Go through the data and copy each line where the string "unohtunut" appears.

_The input_
——————

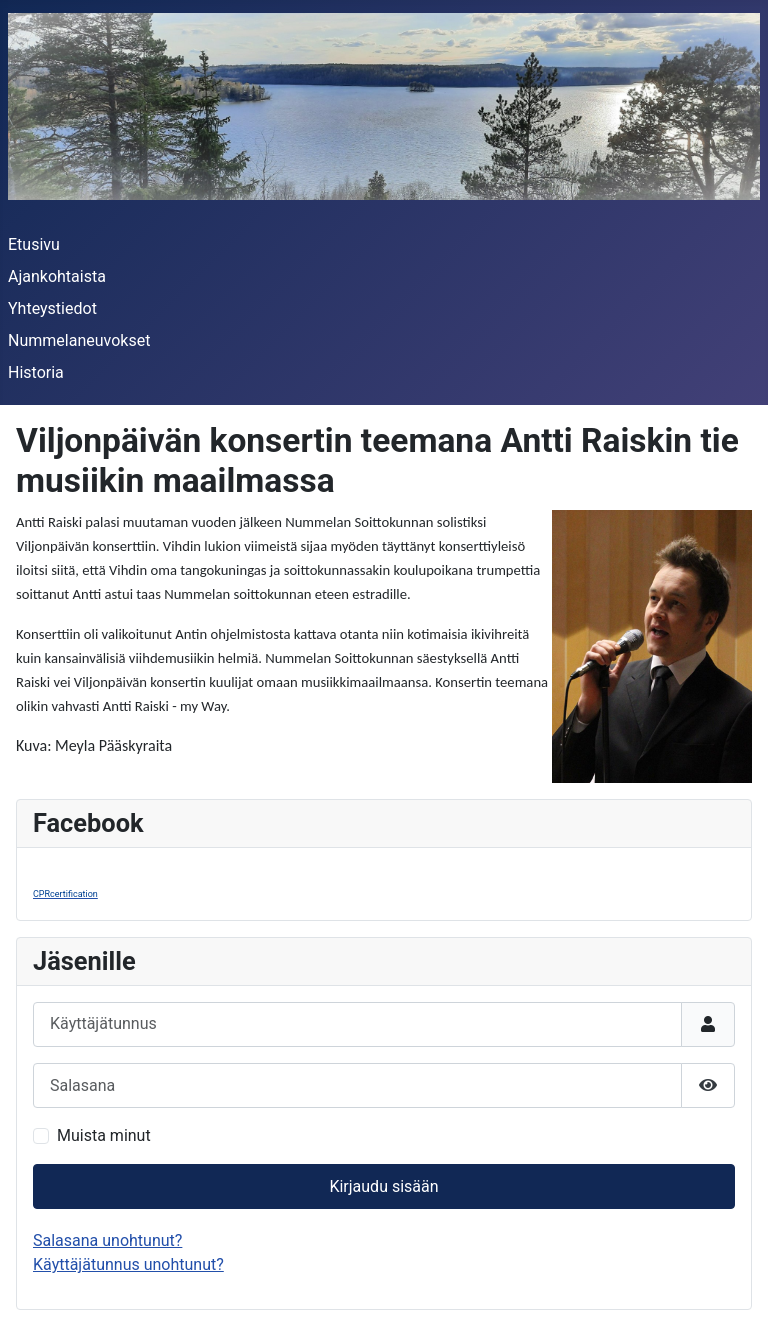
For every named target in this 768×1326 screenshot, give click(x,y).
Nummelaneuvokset (79, 340)
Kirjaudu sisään (383, 1186)
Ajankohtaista (57, 276)
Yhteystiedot (52, 308)
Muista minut (104, 1135)
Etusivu (34, 244)
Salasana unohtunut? (107, 1240)
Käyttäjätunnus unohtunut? (128, 1264)
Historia (36, 372)
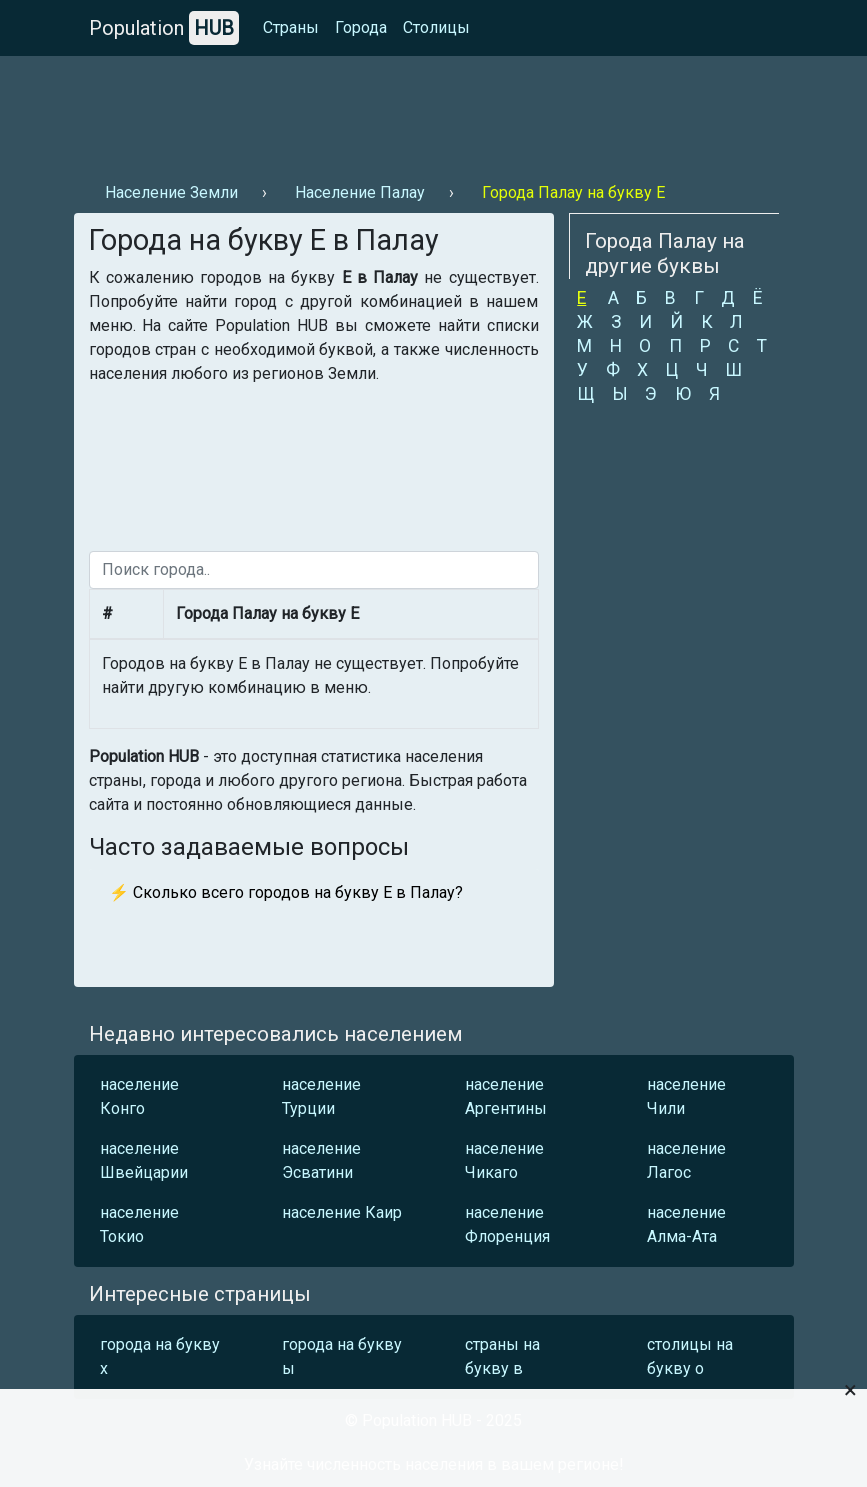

——————

_Output of the task_
Salasana unohtunut? (107, 1240)
Käyttäjätunnus unohtunut? (128, 1264)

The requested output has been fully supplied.